Default values are under-utilized, no surprise given the introduction.

length(unit: LengthUnit = METER): Float

Arguments can be either required or optional. When an argument is optional, we can define a default value - if the unit argument is not passed, it will be set to METER by default.

Notice the misleading phrasing combined with the nullable LengthUnit reinforces the false - and widespread - notion that the argument must be nullable to be optional. It would be perfectly valid for a client to send an explicit null in this example, and a good chance it is broken on the server, assuming “working” was defined. A non-null here is better in every measurable way: length(unit: LengthUnit! = METER): Float.

  • the client does not have to guess what sending an explicit null would mean because it is disallowed
  • the server does not have to document or support a use case that never really existed

It can not be overstated how little known default value optionality is. Once pointed out, it is impossible to not see this in APIs everywhere.

  • the vast majority of Boolean inputs should be Boolean! = {false,true}
  • the vast majority of [Type!] inputs should be [Type!]! = []. Any valid value is a valid default value, not just scalars.
  • many Int and Float inputs should be Int! = 0 and Float! = 0.0
  • some String inputs should be String! = ""

A similar dynamic has occurred in Python. None is over-used as a default value, instead of a natural default. Speaking of which, Python also fell for Optional equivocation, but at least is trying to walk it back. ... | None is the new preferred syntax, and the documentation is quick to point out that the Optional annotation does not actually mean optional.

Exploit the explicit null distinction.

There are at least two scenarios where distinguishing an explicit null from omission is quite useful.

A partial update where null is a valid value to set, that is an unset. Often there will be a clunky Boolean flag to indicate “no seriously, set the null”: update(name: String, setName: Boolean, ...). Instead, drop the flag and document that passing a value will update (null or otherwise), and omission will not update.

Another scenario is a filter where null is a valid value. It is a perfectly natural interpretation that omission means to not apply the filter, whereas an explicit null means to filter on null.

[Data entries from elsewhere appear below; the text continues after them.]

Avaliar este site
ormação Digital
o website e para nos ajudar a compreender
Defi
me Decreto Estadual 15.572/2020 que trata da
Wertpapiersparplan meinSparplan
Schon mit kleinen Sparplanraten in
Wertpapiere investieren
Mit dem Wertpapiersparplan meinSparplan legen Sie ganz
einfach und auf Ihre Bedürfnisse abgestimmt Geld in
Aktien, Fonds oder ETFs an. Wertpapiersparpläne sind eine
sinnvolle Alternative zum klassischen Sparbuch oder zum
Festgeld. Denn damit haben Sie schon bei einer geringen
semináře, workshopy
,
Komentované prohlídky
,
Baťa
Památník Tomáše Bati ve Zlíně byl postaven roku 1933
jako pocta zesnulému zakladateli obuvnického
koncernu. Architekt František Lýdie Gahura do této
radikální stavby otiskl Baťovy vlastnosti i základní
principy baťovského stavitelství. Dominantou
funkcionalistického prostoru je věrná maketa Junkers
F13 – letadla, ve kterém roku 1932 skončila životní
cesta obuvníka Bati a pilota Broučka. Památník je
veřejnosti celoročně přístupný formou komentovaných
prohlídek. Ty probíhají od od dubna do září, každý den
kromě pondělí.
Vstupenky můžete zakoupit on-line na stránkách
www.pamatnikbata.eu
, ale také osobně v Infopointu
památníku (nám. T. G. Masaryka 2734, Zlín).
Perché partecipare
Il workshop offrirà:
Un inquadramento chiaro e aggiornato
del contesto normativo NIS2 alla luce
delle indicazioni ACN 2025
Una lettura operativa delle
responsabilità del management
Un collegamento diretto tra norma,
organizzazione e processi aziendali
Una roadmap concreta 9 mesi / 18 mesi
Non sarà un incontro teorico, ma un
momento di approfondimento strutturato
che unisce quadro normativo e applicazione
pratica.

If this path is followed, it also becomes natural to add = null to inputs where there is no difference. Yes, even null is a valid default value. The point is it clearly documents to the client that there is no difference, while providing assurance that the server is implemented correctly.

Note many frameworks will not make it convenient to check whether an input was present. It may be necessary to check the argument map in the GraphQL info. One of the few that does is strawberry-graphql, which uses UNSET as a sentinel. Using a sentinel when None is a valid value is an established pattern in Python, such as dataclasses.MISSING.

Use an @optional directive.

There is one last case that is not well-covered. What if there is not a natural default, and no inherent meaning for null. That is, the server is being forced to declare an input as nullable when it only wants it to be optional. Using an @optional directive would clarify that, and remove any expectation of behavior if the client insists on sending a null.


The above suggestions are in this GraphQL proposal, and can be see implemented in the graphique project. It demonstrates fields like: slice(offset: Int! = 0, length: Int = null, reverse: Boolean! = false).

When debating this topic, beware of undue JavaScript influence from a client perspective. For example, undefined is neither a GraphQL nor a JSON concept. And all of the input points listed apply to input coercion of variables as well.